3.4 Model architecture
This work is inspired by Dong et al. (Reference Dong, Guo, Tan, Hu, Jiang and Ling2022) who aimed at converting the graphemes into phonemes, that is, predicting the pronunciation of words via their spellings. In our work, we evaluate two different architectures under three different cases. The first architecture consists of two main parts: the pretrained CBERT that is pretrained on an MLM task where the masks are applied on a character-level basis and the CBERT-fused transformer (encoder–decoder) that fuses the pretrained CBERT output contextualized embeddings into the transformer-based singular-to-plural model. We hereafter refer to this architecture as “fused”. The second architecture directly employs the pretrained CBERT as an encoder for the transformer decoder. We hereafter refer to this architecture as “direct”.
The three different cases under which the two architectures are evaluated can be described as follows: the first case keeps CBERT and the embeddings frozen and only sets the additional fine-tuned layers to “trainable” during all the 100 epochs. The second case is identical to the first case during the first 50 epochs and then sets all the model’s weights including the ones of the embedding layer to “trainable” for the remaining 50 epochs. The third case is identical to the first case with an additional weight-decay-based regularization to remedy the noticeable overfitting.

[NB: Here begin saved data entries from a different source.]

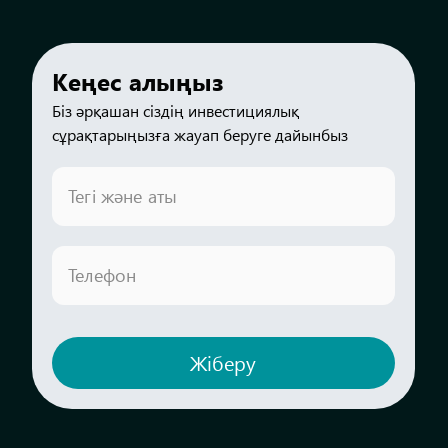
Кеңес алыңыз
Біз әрқашан сіздің инвестициялық
сұрақтарыңызға жауап беруге дайынбыз
Тегі және аты
Телефон
Жіберу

Figure 1 shows the first proposed framework in this study. The fusion process takes place as follows: after pretraining CBERT, we freeze its weights during the fine-tuning process, in the first and second cases and set them to trainable during the last 50 of 100 epochs in the second case, as the dataset provided for this stage is relatively tiny (1000 samples). The singular form of the nouns is fed to CBERT as tokenized sequences and the contextualized embeddings outputted from the CBERT are fed as keys and values to both the CBERT-encoder and CBERT-decoder multi-head attention layers. The encoder part of the transformer-based model, which is used for fine-tuning, contains two multi-head attention layers. The first is the CBERT-encoder attention where the keys and values come from the output of CBERT; meanwhile, the queries are the embeddings of the encoder of the transformer-based part. The second is the multi-head self-attention mechanism where all the keys, values, and queries are the token embeddings provided by the embedding layer of the transformer-based part. These embeddings are the same as the ones obtained during CBERT pretraining and are frozen during fine-tuning.
The decoder of the transformer-based part contains a CBERT-decoder multi-head attention layer that is identical in structure to the CBERT-encoder multi-head attention block. However, it is equipped with additional features. The encoder–decoder attention layer receives the keys and values from the transformer encoder; meanwhile, the queries are provided by the proceeding masked multi-head attention layer. Moreover, the inputs to the decoder part are shifted left as Arabic is written from right to left. This shifting enforces the feeding of the “#” special character as a first token to the decoder. The decoder is prevented from benefiting from the current and future tokens by means of masks applied in the multi-head attention layer that sets the values of the corresponding masked tokens in the softmax attention scores to zeros.
In both the encoder and decoder parts of the fused model, a drop net (Tan and Motani Reference Tan and Motani2020) is added to average out the output of the two proceeding attention mechanisms. The addition and layer normalization layers depicted in the figure perform a skip connection process that enables the model to maintain the signal where the model becomes deeper and more susceptible to the vanishing gradient problem. The feed-forward network consists of two hidden layers, the first of which is activated using the Gaussian error linear units (GELUs) (Hendrycks and Gimpel, Reference Hendrycks and Gimpel2016) to add nonlinearity that enables the model to extract nonlinear features, and the second is a linear layer that unifies the output size of the mechanism with the outputs of all other attention blocks in the framework for the sake of consistency.
The direct architecture shown in Fig. 2 directly employs CBERT as an encoder for the transformer model. The architecture is identical in configurations to the fused model, except for the removal of the separate encoder part, the drop net, and encoder–decoder attention layer.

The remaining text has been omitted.